Especialista aborda a “Biologia do HPV no Carcinoma Espinocelular de Cabeça e Pescoço”

O Instituto de Oncologia do Paraná (IOP) realizou na quinta-feira, dia 22, palestra com a farmacóloga bioquímica e molecular Maria Jimena Amaya, que falou sobre a “Biologia do HPV no Carcinoma Espinocelular de Cabeça e Pescoço”. A especialista discorreu sobre a Caracterização biológica do HPV; Mecanismo de carcinogênese pelo HPV em CCP (papel de E6 e E7); Mecanismos de integração viral; Alterações genéticas comuns em tumores HPV+ e -; p16 e outros biomarcadores associados; Implicações clínicas e correlações clinico-patológicas e Estudos de deintensificação de tratamento em tumores HPV+.

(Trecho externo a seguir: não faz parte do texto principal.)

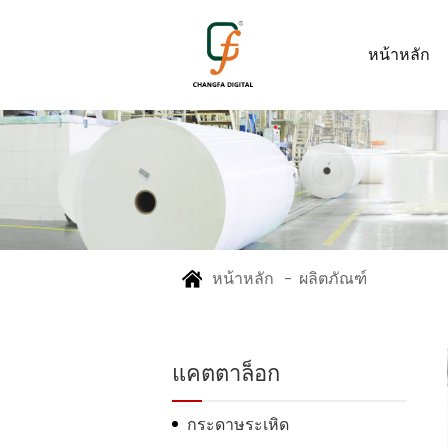
หน้าหลัก
หน้าหลัก
ผลิตภัณฑ์
-
แคตตาล็อก
กระดาษระเหิด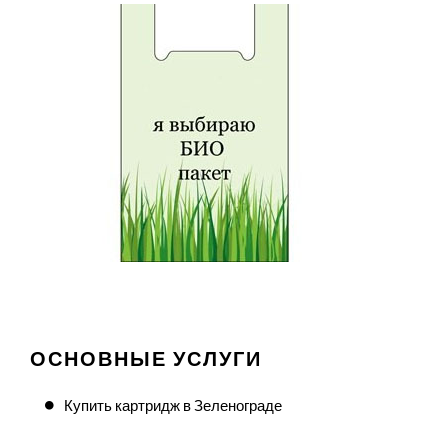
ОСНОВНЫЕ УСЛУГИ
Купить картридж в Зеленограде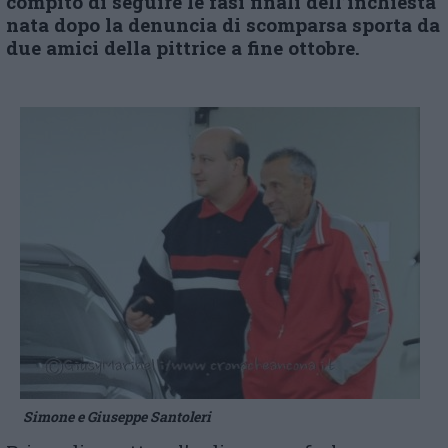
compito di seguire le fasi finali dell’inchiesta
nata dopo la denuncia di scomparsa sporta da
due amici della pittrice a fine ottobre.
Simone e Giuseppe Santoleri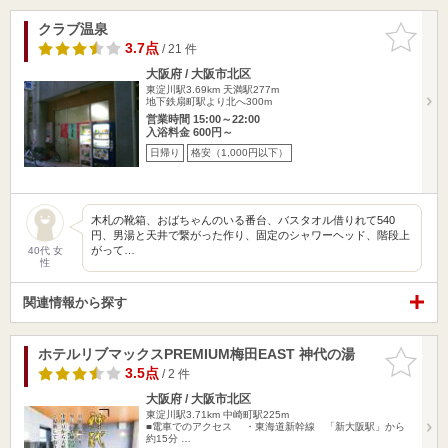
クラブ温泉
お気に入
りに追加
3.7点
/ 21 件
大阪府 / 大阪市北区
東淀川駅3.69km
天満駅277m
地下鉄扇町駅より北へ300m
営業時間 15:00～22:00
入浴料金 600円～
日帰り
格安（1,000円以下）
木札の靴箱、おばちゃんのいる番台、バスタオル借りれて540
円、男湯と天井で繋がった作り、固定のシャワーヘッド、階段上
がって…
40代 女
性
関連情報から探す
ホテルリブマックスPREMIUM梅田EAST 神代の湯
お気に入
りに追加
3.5点
/ 2 件
大阪府 / 大阪市北区
東淀川駅3.71km
中崎町駅225m
■電車でのアクセス ・東海道新幹線 「新大阪駅」から
約15分 …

O carcinoma espinocelular de cabeça e pescoço (CECCP) começa como um conjunto de células escamosas anormais. Dá-se a essa forma inicial do carcinoma de células escamosas o nome de carcinoma in situ, ou seja, o câncer só está presente nas células da camada de revestimento, chamada de epitélio. O carcinoma espinocelular invasivo significa que as células do câncer penetraram em camadas mais profundas da cavidade bucal e da orofaringe.

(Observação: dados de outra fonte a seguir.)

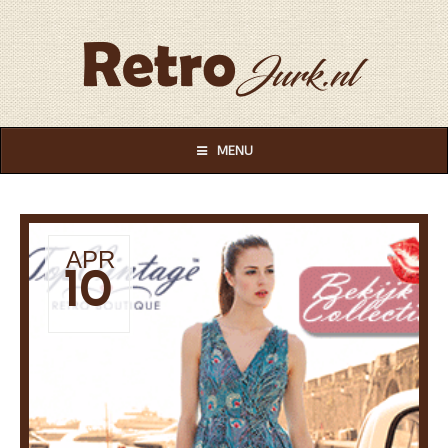
MENU
APR
10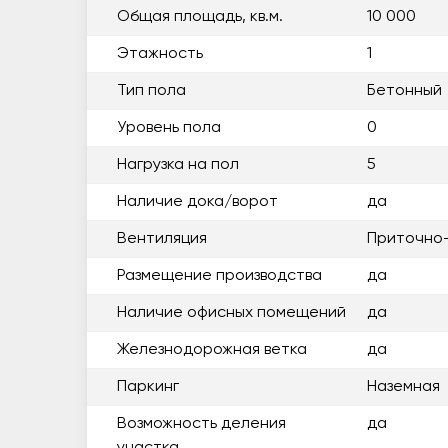
Общая площадь, кв.м.
10 000
Этажность
1
Тип пола
Бетонный
Уровень пола
0
Нагрузка на пол
5
Наличие дока/ворот
да
Вентиляция
Приточно
Размещение производства
да
Наличие офисных помещений
да
Железнодорожная ветка
да
Паркинг
Наземная
Возможность деления
да
участка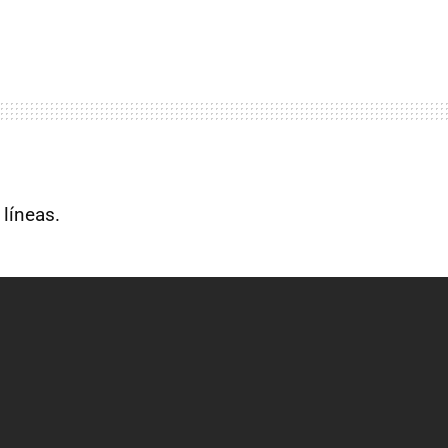
 líneas.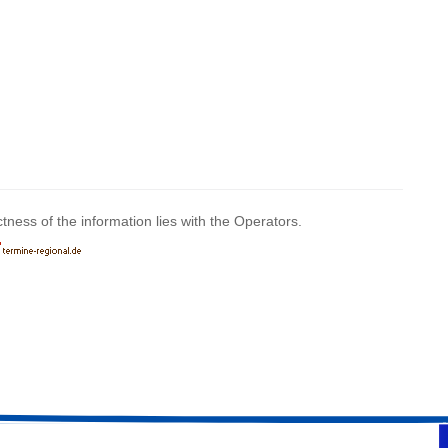
ctness of the information lies with the Operators.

No Brasil, são estimados para este ano cerca de 11.140 novos casos de câncer de cavidade oral em homens e 4.350 em mulheres. Em geral, os locais mais frequentemente acometidos são a boca e a língua (26%) e o lábio (23%), principalmente o inferior. São também encontrados no soalho da boca (16%) e nas glândulas salivares menores (16%), podendo ser encontrados também nas gengivas. Atualmente, mais de 95% dos tumores de cabeça e pescoço são de células escamosas e que resultam do acúmulo de alterações genéticas e epigenéticas, que são aceleradas pela exposição a estímulos como o tabagismo, alcoolismo e o Vírus do Papiloma Humano (HPV).

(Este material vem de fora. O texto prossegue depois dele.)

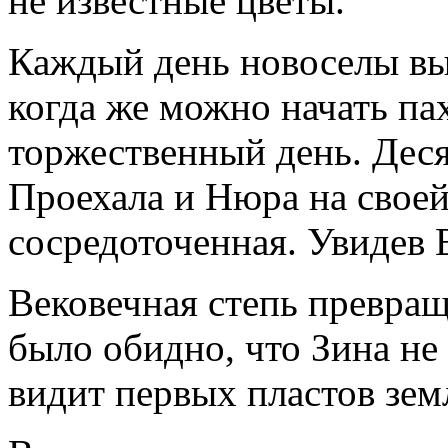
не известные цветы.
Каждый день новоселы вы
когда же можно начать пах
торжественный день. Деся
Проехала и Нюра на свое
сосредоточенная. Увидев 
Вековечная степь превращ
было обидно, что Зина не 
видит первых пластов зем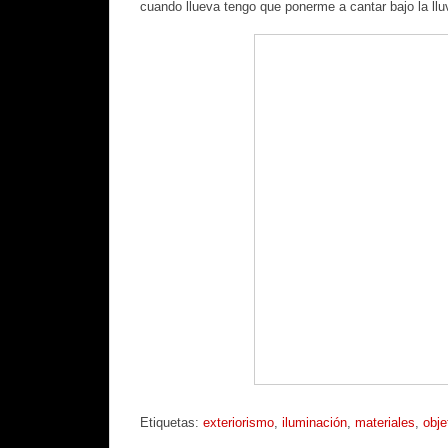
cuando llueva tengo que ponerme a cantar bajo la llu
Etiquetas:
exteriorismo
,
iluminación
,
materiales
,
obje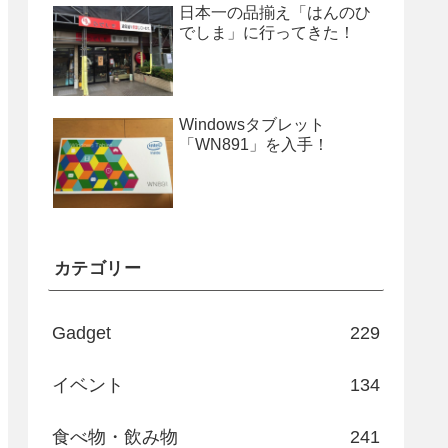
日本一の品揃え「はんのひ
でしま」に行ってきた！
Windowsタブレット
「WN891」を入手！
カテゴリー
Gadget
229
イベント
134
食べ物・飲み物
241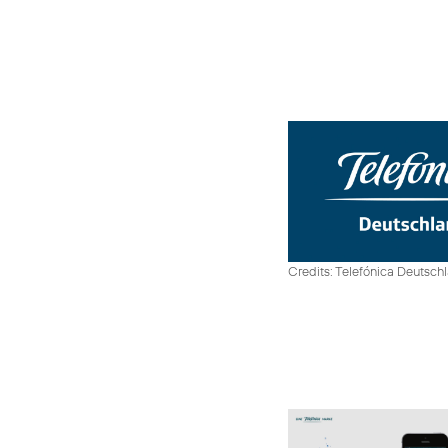
Credits: Telefónica Deutsch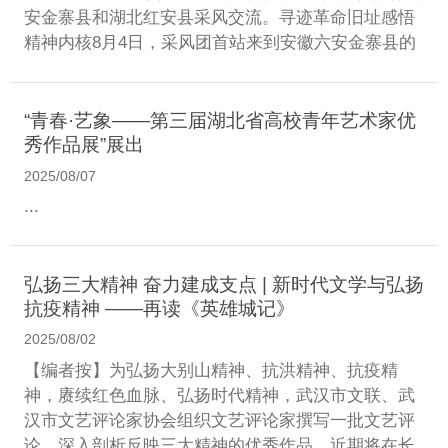
安金寨县和湖北红安县采风交流。寻迹革命旧址感悟
精神内核8月4日，采风团首站来到安徽六安金寨县的
“青春·艺象——第三届湖北省高校青年艺术家优
秀作品展”展出
2025/08/07
...
弘扬三大精神 奋力建成支点 | 新时代文学与弘扬
抗疫精神 ——再读《英雄城记》
2025/08/02
【编者按】为弘扬大别山精神、抗洪精神、抗疫精
神，赓续红色血脉、弘扬时代精神，武汉市文联、武
汉市文艺评论家协会组织文艺评论家撰写一批文艺评
论，深入剖析反映三大精神的优秀作品，近期将在长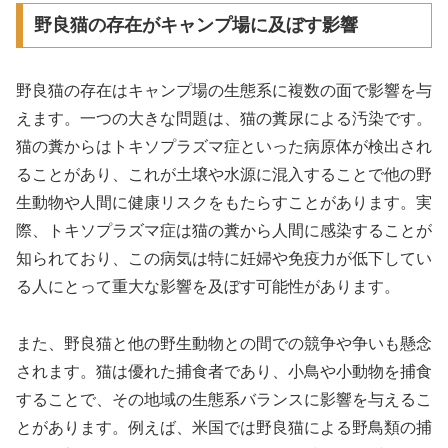
野良猫の存在がキャンプ場に及ぼす影響
野良猫の存在はキャンプ場の生態系に複数の面で影響を与
えます。一つの大きな問題は、猫の糞尿による汚染です。
猫の糞からはトキソプラズマ症といった病原体が検出され
ることがあり、これが土壌や水源に混入することで他の野
生動物や人間に健康リスクをもたらすことがあります。実
際、トキソプラズマ症は猫の糞から人間に感染することが
知られており、この病気は特に妊婦や免疫力が低下してい
る人にとって重大な影響を及ぼす可能性があります。
また、野良猫と他の野生動物との間での競争や争いも懸念
されます。猫は優れた捕食者であり、小鳥や小動物を捕食
することで、その地域の生態系バランスに影響を与えるこ
とがあります。例えば、米国では野良猫による野鳥類の捕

Maria Jimena explica que a família do HPV é constituída de vírus pequenos que contêm o DNA circulante de fita dupla e que existem mais de 150 subtipos, classificados em subgrupos. O HPV16 é o mais frequentemente encontrado no câncer de cabeça e pescoço, e, de acordo com a Organização Mundial da Saúde (OMS), é o que mais causa câncer de orofaringe. A razão disso é que região (da orofaringe) é de fácil acesso para o vírus, por conter tecido (epitélio) com invaginações – o vírus infecta as invaginações da membrana basal. Além disso, o epitélio é associado ao tecido linfoide, que produz citocinas, que ajudam a replicar o vírus. A especialista salienta também que as mulheres têm mais capacidade de eliminar o vírus do HPV do que os homens.

HPV – VACINA

“A vacina contra o HPV nas meninas é para a prevenção do colo uterino, mas também atua contra o câncer de cabeça e pescoço e tem um papel importante. São encontrados dois tipos de vacinas, a Bivalente (E16 e E18) e a Quadrivalente (E16, E18, E 6 e E11). Estão em fase de testes as vacinas terapêuticas, destinadas a pessoas que já estão infectadas com o vírus”, afirma Maria Jimena.